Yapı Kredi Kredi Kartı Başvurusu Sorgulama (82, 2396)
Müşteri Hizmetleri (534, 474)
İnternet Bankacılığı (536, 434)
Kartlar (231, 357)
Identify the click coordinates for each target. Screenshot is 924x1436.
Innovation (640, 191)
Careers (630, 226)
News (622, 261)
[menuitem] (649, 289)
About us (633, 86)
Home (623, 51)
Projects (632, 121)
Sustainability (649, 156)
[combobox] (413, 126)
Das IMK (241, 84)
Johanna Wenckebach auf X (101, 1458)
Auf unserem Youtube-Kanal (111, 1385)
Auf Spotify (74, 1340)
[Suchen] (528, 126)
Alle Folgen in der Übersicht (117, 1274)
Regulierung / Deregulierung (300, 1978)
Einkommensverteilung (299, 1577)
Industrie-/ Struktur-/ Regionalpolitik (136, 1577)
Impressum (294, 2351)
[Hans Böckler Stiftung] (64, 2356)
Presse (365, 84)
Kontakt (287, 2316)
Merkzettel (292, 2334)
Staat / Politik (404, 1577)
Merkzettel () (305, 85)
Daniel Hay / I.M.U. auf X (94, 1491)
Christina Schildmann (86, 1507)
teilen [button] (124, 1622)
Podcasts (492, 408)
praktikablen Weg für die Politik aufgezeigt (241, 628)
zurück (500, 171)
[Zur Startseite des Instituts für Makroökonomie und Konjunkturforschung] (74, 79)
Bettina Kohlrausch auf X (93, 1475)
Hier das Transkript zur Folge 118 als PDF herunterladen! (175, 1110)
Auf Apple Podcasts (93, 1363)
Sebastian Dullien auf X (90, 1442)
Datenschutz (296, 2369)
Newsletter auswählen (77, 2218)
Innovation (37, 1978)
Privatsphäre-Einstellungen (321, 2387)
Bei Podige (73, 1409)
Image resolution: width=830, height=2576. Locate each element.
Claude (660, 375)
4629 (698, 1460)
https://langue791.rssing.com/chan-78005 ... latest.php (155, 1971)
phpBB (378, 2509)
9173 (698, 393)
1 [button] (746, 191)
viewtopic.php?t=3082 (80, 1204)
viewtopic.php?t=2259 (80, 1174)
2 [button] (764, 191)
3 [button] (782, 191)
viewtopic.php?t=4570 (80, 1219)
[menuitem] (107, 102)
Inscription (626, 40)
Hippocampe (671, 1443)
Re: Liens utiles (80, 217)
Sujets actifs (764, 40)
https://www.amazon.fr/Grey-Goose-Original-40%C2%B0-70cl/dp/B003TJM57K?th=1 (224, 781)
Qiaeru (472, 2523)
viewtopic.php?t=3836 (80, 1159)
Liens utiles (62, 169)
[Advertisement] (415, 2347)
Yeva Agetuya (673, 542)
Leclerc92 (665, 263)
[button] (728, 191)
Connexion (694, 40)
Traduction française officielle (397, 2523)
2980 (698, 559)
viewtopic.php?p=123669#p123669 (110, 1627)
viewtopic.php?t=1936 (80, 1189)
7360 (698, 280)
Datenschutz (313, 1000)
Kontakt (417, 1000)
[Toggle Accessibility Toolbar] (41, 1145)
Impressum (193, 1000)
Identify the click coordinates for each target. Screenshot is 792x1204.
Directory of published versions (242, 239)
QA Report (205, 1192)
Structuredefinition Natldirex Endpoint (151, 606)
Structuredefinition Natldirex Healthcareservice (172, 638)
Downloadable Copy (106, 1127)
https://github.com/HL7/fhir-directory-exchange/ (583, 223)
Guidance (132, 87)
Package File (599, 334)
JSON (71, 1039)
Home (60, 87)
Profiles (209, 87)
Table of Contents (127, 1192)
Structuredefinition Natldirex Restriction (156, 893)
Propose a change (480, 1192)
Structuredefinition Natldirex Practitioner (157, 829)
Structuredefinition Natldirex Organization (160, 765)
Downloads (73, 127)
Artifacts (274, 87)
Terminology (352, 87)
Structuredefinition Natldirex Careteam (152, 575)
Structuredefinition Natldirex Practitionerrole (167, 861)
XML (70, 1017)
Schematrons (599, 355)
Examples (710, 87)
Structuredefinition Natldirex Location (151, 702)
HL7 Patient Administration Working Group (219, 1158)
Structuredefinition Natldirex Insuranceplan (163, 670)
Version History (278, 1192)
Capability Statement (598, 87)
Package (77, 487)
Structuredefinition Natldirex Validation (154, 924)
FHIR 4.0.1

- **THE TASK**
Above are the records; repeat exactly the lines from the one holding "Re: Liens utiles (80, 217)" down to the one holding "Connexion (694, 40)", end lines included.

- **TASK RESULT**
Re: Liens utiles (80, 217)
Sujets actifs (764, 40)
https://www.amazon.fr/Grey-Goose-Original-40%C2%B0-70cl/dp/B003TJM57K?th=1 (224, 781)
Qiaeru (472, 2523)
viewtopic.php?t=3836 (80, 1159)
Liens utiles (62, 169)
[Advertisement] (415, 2347)
Yeva Agetuya (673, 542)
Leclerc92 (665, 263)
[button] (728, 191)
Connexion (694, 40)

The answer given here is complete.